GO.
Sometimes my breath catches when I think of the moments of awe I’ve had, and I wonder if I’ll ever have them again.
I wonder if I’ll ever feel that wonder again.
As a girl, when I looked at the world through innocent eyes, I felt it. That sense of awe. That hope. That soaring feeling of a life not yet lived, waiting to begin. All things new. It was just out of reach – everything I’d ever dreamed of. Hoped for. Prayed for.
And now I don’t know how many more moments like that I’ll have. Life has become more real, and with its blessings, more beautiful in many ways. But also more real. It can be scary, cold, indifferent, difficult…
It can change without a moment’s notice and leave us broken and battered in its midst. And yet that wonder still exists. It’s still out there for those who want it, a desire left untouched until the world opens up and gives it to us all over again.
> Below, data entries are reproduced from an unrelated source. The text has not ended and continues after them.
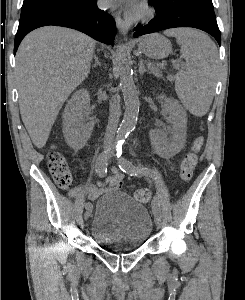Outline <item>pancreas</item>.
<instances>
[{
	"label": "pancreas",
	"mask_w": 245,
	"mask_h": 300,
	"mask_svg": "<svg viewBox=\"0 0 245 300\" xmlns=\"http://www.w3.org/2000/svg\"><path fill=\"white\" fill-rule=\"evenodd\" d=\"M151 70H152V72H153L156 76L162 77V74H161L160 70L157 69L155 66H151ZM170 79H171V78H170Z\"/></svg>",
	"instance_id": "obj_1"
}]
</instances>
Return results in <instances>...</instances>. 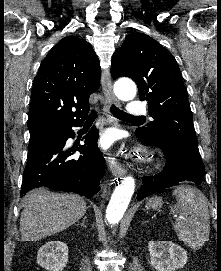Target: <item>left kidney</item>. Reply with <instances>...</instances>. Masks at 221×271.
I'll list each match as a JSON object with an SVG mask.
<instances>
[{"mask_svg": "<svg viewBox=\"0 0 221 271\" xmlns=\"http://www.w3.org/2000/svg\"><path fill=\"white\" fill-rule=\"evenodd\" d=\"M150 263L157 271H175L188 261L184 247L173 241H148Z\"/></svg>", "mask_w": 221, "mask_h": 271, "instance_id": "1", "label": "left kidney"}]
</instances>
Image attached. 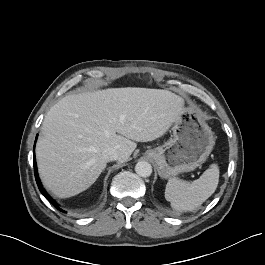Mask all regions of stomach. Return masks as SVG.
<instances>
[{
  "label": "stomach",
  "mask_w": 265,
  "mask_h": 265,
  "mask_svg": "<svg viewBox=\"0 0 265 265\" xmlns=\"http://www.w3.org/2000/svg\"><path fill=\"white\" fill-rule=\"evenodd\" d=\"M173 137L146 151L161 178H171L195 170L206 161L215 144L214 133L202 117L189 107L172 127Z\"/></svg>",
  "instance_id": "1"
}]
</instances>
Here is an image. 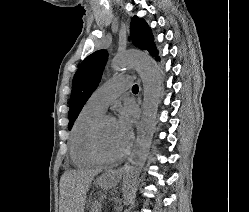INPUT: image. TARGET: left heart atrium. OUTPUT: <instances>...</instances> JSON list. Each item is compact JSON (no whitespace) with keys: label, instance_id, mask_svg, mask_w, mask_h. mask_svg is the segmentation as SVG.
Segmentation results:
<instances>
[{"label":"left heart atrium","instance_id":"obj_1","mask_svg":"<svg viewBox=\"0 0 249 212\" xmlns=\"http://www.w3.org/2000/svg\"><path fill=\"white\" fill-rule=\"evenodd\" d=\"M116 137L123 151L129 148L132 139L133 118L130 112L121 113L114 120Z\"/></svg>","mask_w":249,"mask_h":212}]
</instances>
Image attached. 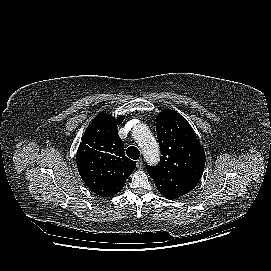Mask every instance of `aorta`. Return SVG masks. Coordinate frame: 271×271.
<instances>
[{"instance_id": "obj_1", "label": "aorta", "mask_w": 271, "mask_h": 271, "mask_svg": "<svg viewBox=\"0 0 271 271\" xmlns=\"http://www.w3.org/2000/svg\"><path fill=\"white\" fill-rule=\"evenodd\" d=\"M133 136L137 140L144 158L150 164H156L159 160V145L149 128L145 124H138L133 129Z\"/></svg>"}]
</instances>
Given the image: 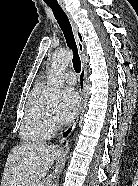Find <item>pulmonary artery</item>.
I'll list each match as a JSON object with an SVG mask.
<instances>
[{"label": "pulmonary artery", "instance_id": "1", "mask_svg": "<svg viewBox=\"0 0 138 186\" xmlns=\"http://www.w3.org/2000/svg\"><path fill=\"white\" fill-rule=\"evenodd\" d=\"M63 81L69 85H74L76 83V76L73 72H65L62 76Z\"/></svg>", "mask_w": 138, "mask_h": 186}]
</instances>
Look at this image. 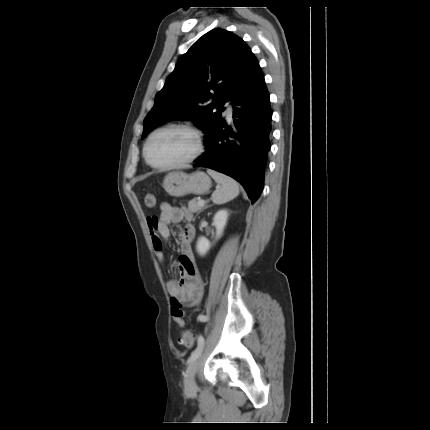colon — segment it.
I'll return each instance as SVG.
<instances>
[{"label": "colon", "instance_id": "5ec220e1", "mask_svg": "<svg viewBox=\"0 0 430 430\" xmlns=\"http://www.w3.org/2000/svg\"><path fill=\"white\" fill-rule=\"evenodd\" d=\"M145 204L149 208H153L156 204L155 195L152 193H147L145 195ZM198 334L185 330L182 332L180 343L186 348H192L197 340Z\"/></svg>", "mask_w": 430, "mask_h": 430}]
</instances>
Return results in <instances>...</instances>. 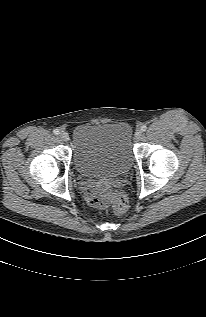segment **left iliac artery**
<instances>
[{
	"label": "left iliac artery",
	"mask_w": 206,
	"mask_h": 317,
	"mask_svg": "<svg viewBox=\"0 0 206 317\" xmlns=\"http://www.w3.org/2000/svg\"><path fill=\"white\" fill-rule=\"evenodd\" d=\"M146 129H147V126H146V125H142V126H141V130H142V131H146Z\"/></svg>",
	"instance_id": "obj_1"
}]
</instances>
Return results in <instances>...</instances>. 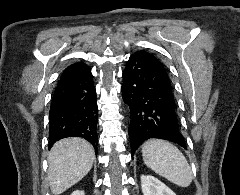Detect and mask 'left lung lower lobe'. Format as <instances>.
Here are the masks:
<instances>
[{
	"instance_id": "1",
	"label": "left lung lower lobe",
	"mask_w": 240,
	"mask_h": 195,
	"mask_svg": "<svg viewBox=\"0 0 240 195\" xmlns=\"http://www.w3.org/2000/svg\"><path fill=\"white\" fill-rule=\"evenodd\" d=\"M122 93L130 107L132 155L145 140L161 138L186 148L179 131L170 78L158 59L133 54L123 71Z\"/></svg>"
}]
</instances>
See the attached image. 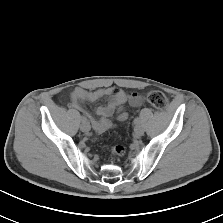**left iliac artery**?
Returning <instances> with one entry per match:
<instances>
[{
    "label": "left iliac artery",
    "mask_w": 223,
    "mask_h": 223,
    "mask_svg": "<svg viewBox=\"0 0 223 223\" xmlns=\"http://www.w3.org/2000/svg\"><path fill=\"white\" fill-rule=\"evenodd\" d=\"M134 124L135 125L140 124V118L139 117H137V118L134 119Z\"/></svg>",
    "instance_id": "1"
}]
</instances>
God graces me with His love. Pours it out with all the mighty strength he holds, and yet my sense of wonder is not the same. I long to be that girl again, wishing for a life well lived, not knowing what lies beyond the horizon, and being okay with that.
STOP.
I'm not good at getting my jumbled thoughts out in just five minutes, especially because I feel like I could go on forever on this topic. I love wonder. It's probably one of my favorite things, and it just doesn't seem to happen as often or with as much intensity as it used to.
But another one of my favorite things is this cutie:
But another one of my favorite things is this cutie:
And today is his first birthday! I just wanted to give him a shout out, since he's one of the things that still fills me with wonder. Happy birthday, my sweet little Abram boy!